#### WORK TO COMPLETE
Each line below must be reproduced exactly as it stands. Pictures stay out of the copy.

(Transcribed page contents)
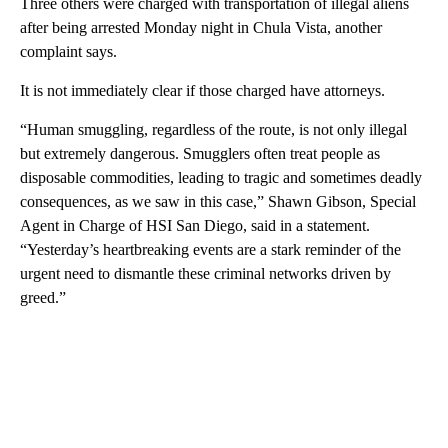
Three others were charged with transportation of illegal aliens
after being arrested Monday night in Chula Vista, another
complaint says.
It is not immediately clear if those charged have attorneys.
“Human smuggling, regardless of the route, is not only illegal
but extremely dangerous. Smugglers often treat people as
disposable commodities, leading to tragic and sometimes deadly
consequences, as we saw in this case,” Shawn Gibson, Special
Agent in Charge of HSI San Diego, said in a statement.
“Yesterday’s heartbreaking events are a stark reminder of the
urgent need to dismantle these criminal networks driven by
greed.”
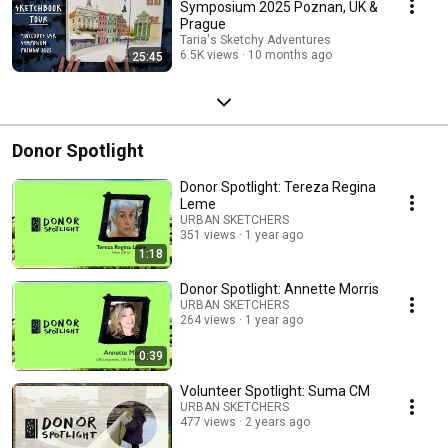
Symposium 2025 Poznan, UK &
Prague
Taria's Sketchy Adventures
6.5K views
10 months ago
25:45
Donor Spotlight
Donor Spotlight: Tereza Regina
Leme
URBAN SKETCHERS
351 views
1 year ago
1:18
Donor Spotlight: Annette Morris
URBAN SKETCHERS
264 views
1 year ago
0:39
Volunteer Spotlight: Suma CM
URBAN SKETCHERS
477 views
2 years ago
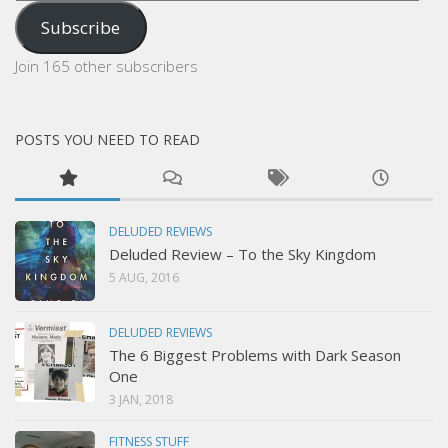
Address
Subscribe
Join 165 other subscribers
POSTS YOU NEED TO READ
DELUDED REVIEWS
Deluded Review – To the Sky Kingdom
5 AUG, 2016
DELUDED REVIEWS
The 6 Biggest Problems with Dark Season
One
3 JAN, 2018
FITNESS STUFF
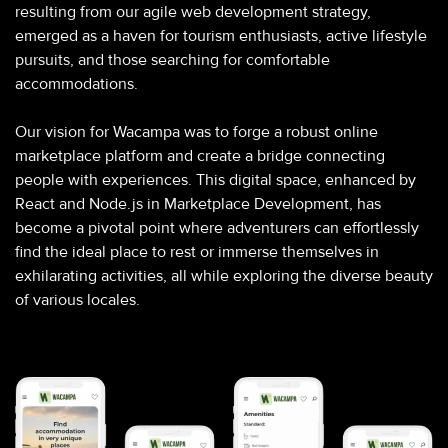
resulting from our agile web development strategy,
emerged as a haven for tourism enthusiasts, active lifestyle
pursuits, and those searching for comfortable
accommodations.
Our vision for Wacampa was to forge a robust online
marketplace platform and create a bridge connecting
people with experiences. This digital space, enhanced by
React and Node.js in Marketplace Development, has
become a pivotal point where adventurers can effortlessly
find the ideal place to rest or immerse themselves in
exhilarating activities, all while exploring the diverse beauty
of various locales.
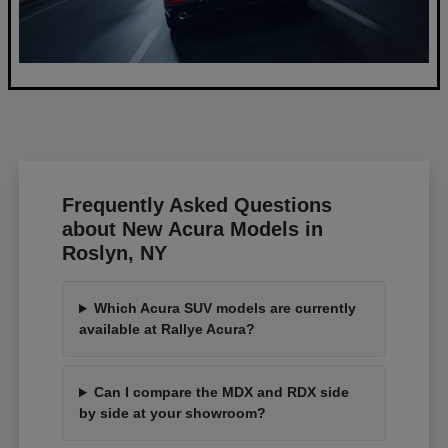
Frequently Asked Questions
about New Acura Models in
Roslyn, NY
Which Acura SUV models are currently
available at Rallye Acura?
Can I compare the MDX and RDX side
by side at your showroom?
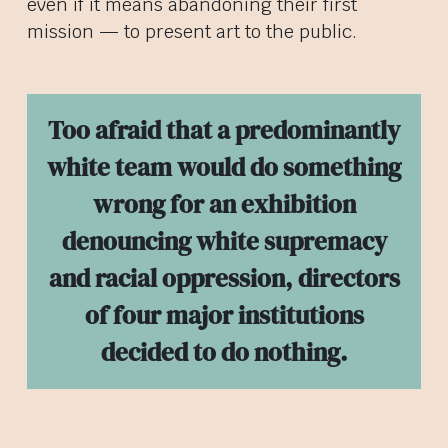
even if it means abandoning their first
mission — to present art to the public.
Too afraid that a predominantly
white team would do something
wrong for an exhibition
denouncing white supremacy
and racial oppression, directors
of four major institutions
decided to do nothing.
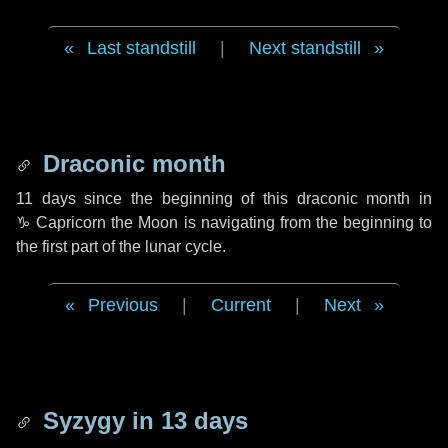
Last standstill
|
Next standstill
Draconic month
11 days
since the beginning of this draconic month in
♑ Capricorn
the Moon is navigating from the beginning to
the first part of the lunar cycle.
Previous
|
Current
|
Next
Syzygy in
13 days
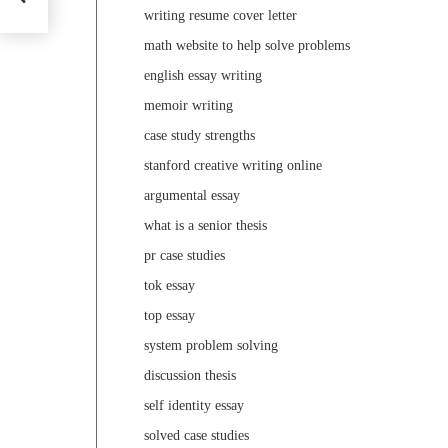
writing resume cover letter
math website to help solve problems
english essay writing
memoir writing
case study strengths
stanford creative writing online
argumental essay
what is a senior thesis
pr case studies
tok essay
top essay
system problem solving
discussion thesis
self identity essay
solved case studies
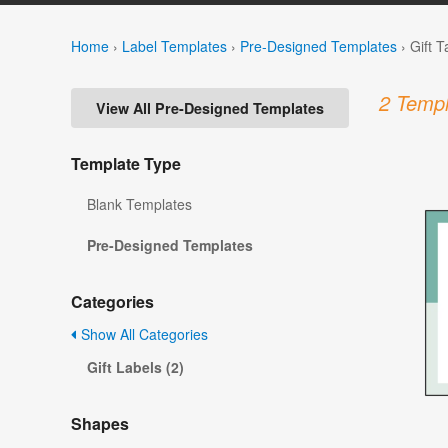
Home
›
Label Templates
›
Pre-Designed Templates
›
Gift 
2 Templ
View All Pre-Designed Templates
Template Type
Blank Templates
Pre-Designed Templates
Categories
Show All Categories
Gift Labels (2)
Shapes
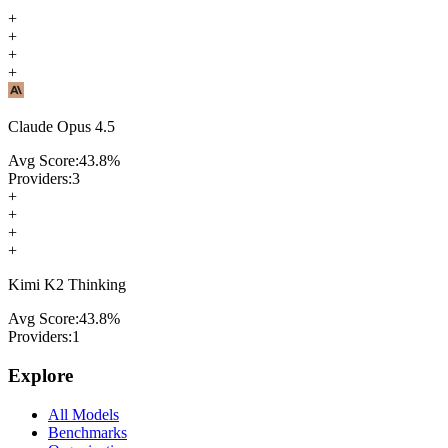
+
+
+
+
Claude Opus 4.5
Avg Score:
43.8
%
Providers:
3
+
+
+
+
Kimi K2 Thinking
Avg Score:
43.8
%
Providers:
1
Explore
All Models
Benchmarks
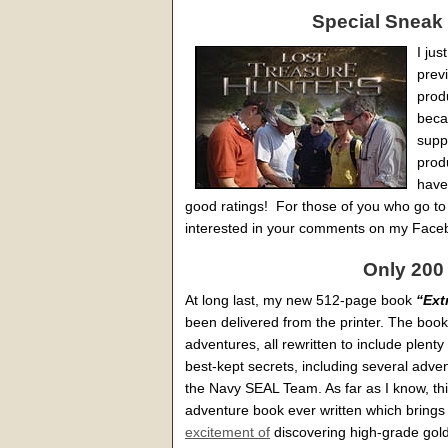
Special Sneak 
I jus
prev
produ
becau
supp
prod
have
good ratings! For those of you who go to b
interested in your comments on my Face
Only 200
At long last, my new 512-page book
“Ext
been delivered from the printer. The book
adventures, all rewritten to include plent
best-kept secrets, including several adve
the Navy SEAL Team. As far as I know, this
adventure book ever written which brings 
excitement of
discovering high-grade gold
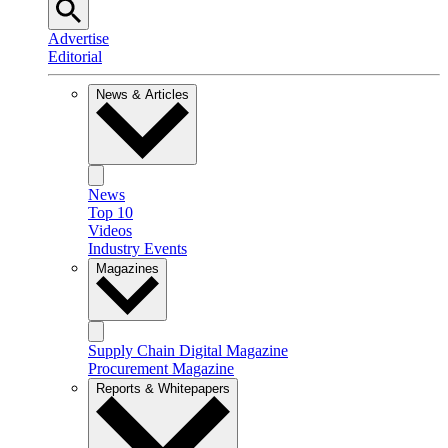
Advertise
Editorial
News & Articles
News
Top 10
Videos
Industry Events
Magazines
Supply Chain Digital Magazine
Procurement Magazine
Reports & Whitepapers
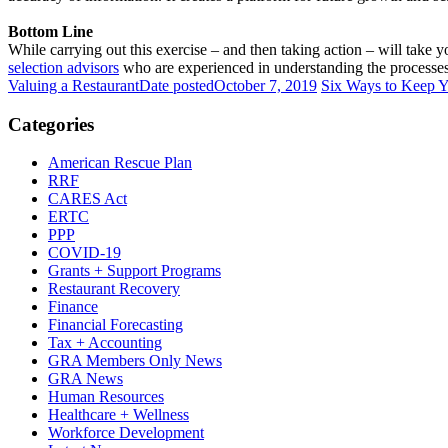
Bottom Line
While carrying out this exercise – and then taking action – will take 
selection advisors
who are experienced in understanding the processes 
Valuing a Restaurant
Date posted
October 7, 2019
Six Ways to Keep Y
Categories
American Rescue Plan
RRF
CARES Act
ERTC
PPP
COVID-19
Grants + Support Programs
Restaurant Recovery
Finance
Financial Forecasting
Tax + Accounting
GRA Members Only News
GRA News
Human Resources
Healthcare + Wellness
Workforce Development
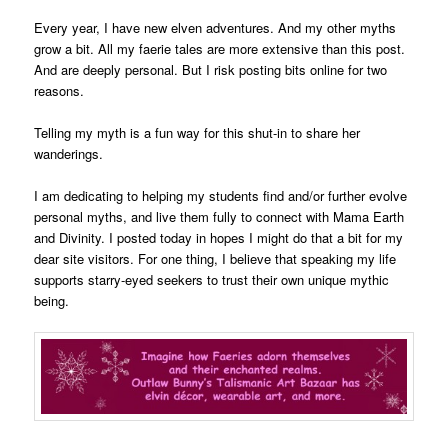
Every year, I have new elven adventures. And my other myths
grow a bit. All my faerie tales are more extensive than this post.
And are deeply personal. But I risk posting bits online for two
reasons.
Telling my myth is a fun way for this shut-in to share her
wanderings.
I am dedicating to helping my students find and/or further evolve
personal myths, and live them fully to connect with Mama Earth
and Divinity. I posted today in hopes I might do that a bit for my
dear site visitors. For one thing, I believe that speaking my life
supports starry-eyed seekers to trust their own unique mythic
being.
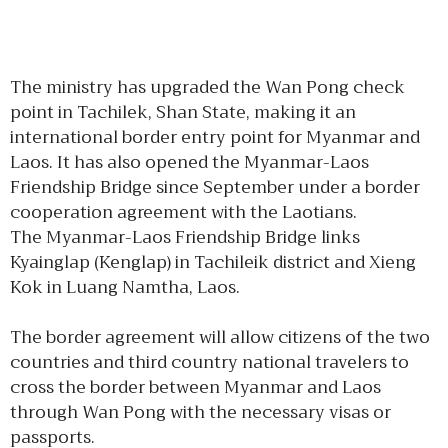
The ministry has upgraded the Wan Pong check
point in Tachilek, Shan State, making it an
international border entry point for Myanmar and
Laos. It has also opened the Myanmar-Laos
Friendship Bridge since September under a border
cooperation agreement with the Laotians.
The Myanmar-Laos Friendship Bridge links
Kyainglap (Kenglap) in Tachileik district and Xieng
Kok in Luang Namtha, Laos.
The border agreement will allow citizens of the two
countries and third country national travelers to
cross the border between Myanmar and Laos
through Wan Pong with the necessary visas or
passports.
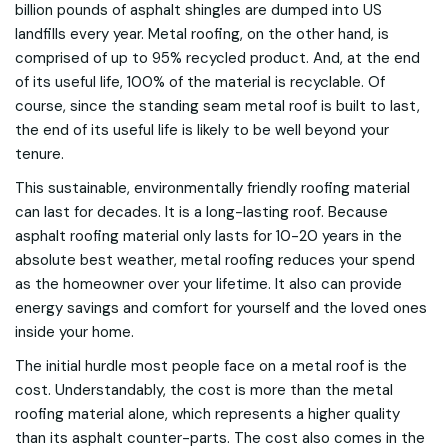
billion pounds of asphalt shingles are dumped into US
landfills every year. Metal roofing, on the other hand, is
comprised of up to 95% recycled product. And, at the end
of its useful life, 100% of the material is recyclable. Of
course, since the standing seam metal roof is built to last,
the end of its useful life is likely to be well beyond your
tenure.
This sustainable, environmentally friendly roofing material
can last for decades. It is a long-lasting roof. Because
asphalt roofing material only lasts for 10-20 years in the
absolute best weather, metal roofing reduces your spend
as the homeowner over your lifetime. It also can provide
energy savings and comfort for yourself and the loved ones
inside your home.
The initial hurdle most people face on a metal roof is the
cost. Understandably, the cost is more than the metal
roofing material alone, which represents a higher quality
than its asphalt counter-parts. The cost also comes in the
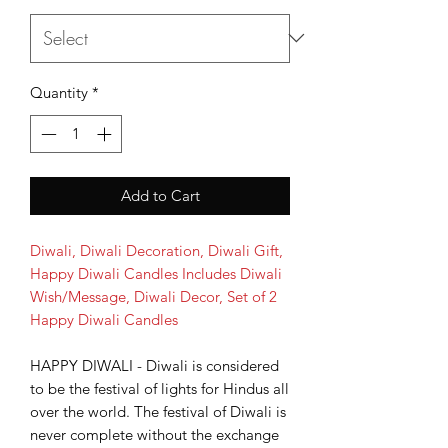
Quantity
*
Add to Cart
Diwali, Diwali Decoration, Diwali Gift,
Happy Diwali Candles Includes Diwali
Wish/Message, Diwali Decor, Set of 2
Happy Diwali Candles
HAPPY DIWALI - Diwali is considered
to be the festival of lights for Hindus all
over the world. The festival of Diwali is
never complete without the exchange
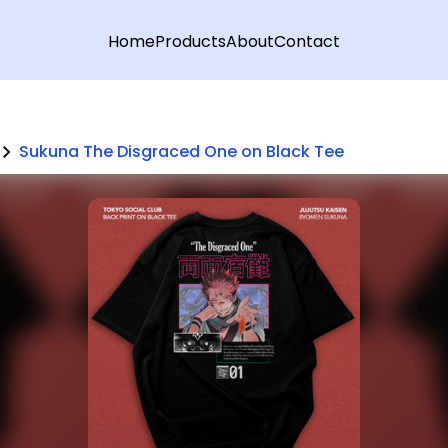
Home
Products
About
Contact
Sukuna The Disgraced One on Black Tee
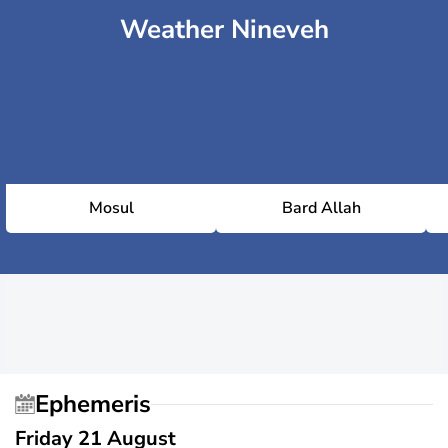
Weather Nineveh
Mosul
Bard Allah
Ephemeris
Friday 21 August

#### SOLUTION TO THIS EXERCISE
Three others were charged with transportation of illegal aliens
after being arrested Monday night in Chula Vista, another
complaint says.
It is not immediately clear if those charged have attorneys.
“Human smuggling, regardless of the route, is not only illegal
but extremely dangerous. Smugglers often treat people as
disposable commodities, leading to tragic and sometimes deadly
consequences, as we saw in this case,” Shawn Gibson, Special
Agent in Charge of HSI San Diego, said in a statement.
“Yesterday’s heartbreaking events are a stark reminder of the
urgent need to dismantle these criminal networks driven by
greed.”
Symposium 2025 Poznan, UK &
Prague
Taria's Sketchy Adventures
6.5K views
10 months ago
25:45
Donor Spotlight
Donor Spotlight: Tereza Regina
Leme
URBAN SKETCHERS
351 views
1 year ago
1:18
Donor Spotlight: Annette Morris
URBAN SKETCHERS
264 views
1 year ago
0:39
Volunteer Spotlight: Suma CM
URBAN SKETCHERS
477 views
2 years ago
Address
Subscribe
Join 165 other subscribers
POSTS YOU NEED TO READ
DELUDED REVIEWS
Deluded Review – To the Sky Kingdom
5 AUG, 2016
DELUDED REVIEWS
The 6 Biggest Problems with Dark Season
One
3 JAN, 2018
FITNESS STUFF
resulting from our agile web development strategy,
emerged as a haven for tourism enthusiasts, active lifestyle
pursuits, and those searching for comfortable
accommodations.
Our vision for Wacampa was to forge a robust online
marketplace platform and create a bridge connecting
people with experiences. This digital space, enhanced by
React and Node.js in Marketplace Development, has
become a pivotal point where adventurers can effortlessly
find the ideal place to rest or immerse themselves in
exhilarating activities, all while exploring the diverse beauty
of various locales.
Frequently Asked Questions
about New Acura Models in
Roslyn, NY
Which Acura SUV models are currently
available at Rallye Acura?
Can I compare the MDX and RDX side
by side at your showroom?
even if it means abandoning their first
mission — to present art to the public.
Too afraid that a predominantly
white team would do something
wrong for an exhibition
denouncing white supremacy
and racial oppression, directors
of four major institutions
decided to do nothing.
Last standstill
|
Next standstill
Draconic month
11 days
since the beginning of this draconic month in
♑ Capricorn
the Moon is navigating from the beginning to
the first part of the lunar cycle.
Previous
|
Current
|
Next
Syzygy in
13 days
writing resume cover letter
math website to help solve problems
english essay writing
memoir writing
case study strengths
stanford creative writing online
argumental essay
what is a senior thesis
pr case studies
tok essay
top essay
system problem solving
discussion thesis
self identity essay
solved case studies
Home
›
Label Templates
›
Pre-Designed Templates
›
Gift 
2 Templ
View All Pre-Designed Templates
Template Type
Blank Templates
Pre-Designed Templates
Categories
Show All Categories
Gift Labels (2)
Shapes
+
+
+
+
Claude Opus 4.5
Avg Score:
43.8
%
Providers:
3
+
+
+
+
Kimi K2 Thinking
Avg Score:
43.8
%
Providers:
1
Explore
All Models
Benchmarks
Special Sneak 
I jus
prev
produ
becau
supp
prod
have
good ratings! For those of you who go to b
interested in your comments on my Face
Only 200
At long last, my new 512-page book
“Ext
been delivered from the printer. The book
adventures, all rewritten to include plent
best-kept secrets, including several adve
the Navy SEAL Team. As far as I know, this
adventure book ever written which brings 
excitement of
discovering high-grade gold
Advertise
Editorial
News & Articles
News
Top 10
Videos
Industry Events
Magazines
Supply Chain Digital Magazine
Procurement Magazine
Reports & Whitepapers
Bottom Line
While carrying out this exercise – and then taking action – will take 
selection advisors
who are experienced in understanding the processes 
Valuing a Restaurant
Date posted
October 7, 2019
Six Ways to Keep Y
Categories
American Rescue Plan
RRF
CARES Act
ERTC
PPP
COVID-19
Grants + Support Programs
Restaurant Recovery
Finance
Financial Forecasting
Tax + Accounting
GRA Members Only News
GRA News
Human Resources
Healthcare + Wellness
Workforce Development
Every year, I have new elven adventures. And my other myths
grow a bit. All my faerie tales are more extensive than this post.
And are deeply personal. But I risk posting bits online for two
reasons.
Telling my myth is a fun way for this shut-in to share her
wanderings.
I am dedicating to helping my students find and/or further evolve
personal myths, and live them fully to connect with Mama Earth
and Divinity. I posted today in hopes I might do that a bit for my
dear site visitors. For one thing, I believe that speaking my life
supports starry-eyed seekers to trust their own unique mythic
being.
The ministry has upgraded the Wan Pong check
point in Tachilek, Shan State, making it an
international border entry point for Myanmar and
Laos. It has also opened the Myanmar-Laos
Friendship Bridge since September under a border
cooperation agreement with the Laotians.
The Myanmar-Laos Friendship Bridge links
Kyainglap (Kenglap) in Tachileik district and Xieng
Kok in Luang Namtha, Laos.
The border agreement will allow citizens of the two
countries and third country national travelers to
cross the border between Myanmar and Laos
through Wan Pong with the necessary visas or
passports.
billion pounds of asphalt shingles are dumped into US
landfills every year. Metal roofing, on the other hand, is
comprised of up to 95% recycled product. And, at the end
of its useful life, 100% of the material is recyclable. Of
course, since the standing seam metal roof is built to last,
the end of its useful life is likely to be well beyond your
tenure.
This sustainable, environmentally friendly roofing material
can last for decades. It is a long-lasting roof. Because
asphalt roofing material only lasts for 10-20 years in the
absolute best weather, metal roofing reduces your spend
as the homeowner over your lifetime. It also can provide
energy savings and comfort for yourself and the loved ones
inside your home.
The initial hurdle most people face on a metal roof is the
cost. Understandably, the cost is more than the metal
roofing material alone, which represents a higher quality
than its asphalt counter-parts. The cost also comes in the
Quantity
*
Add to Cart
Diwali, Diwali Decoration, Diwali Gift,
Happy Diwali Candles Includes Diwali
Wish/Message, Diwali Decor, Set of 2
Happy Diwali Candles
HAPPY DIWALI - Diwali is considered
to be the festival of lights for Hindus all
over the world. The festival of Diwali is
never complete without the exchange
Home
Products
About
Contact
Sukuna The Disgraced One on Black Tee
Weather Nineveh
Mosul
Bard Allah
Ephemeris
Friday 21 August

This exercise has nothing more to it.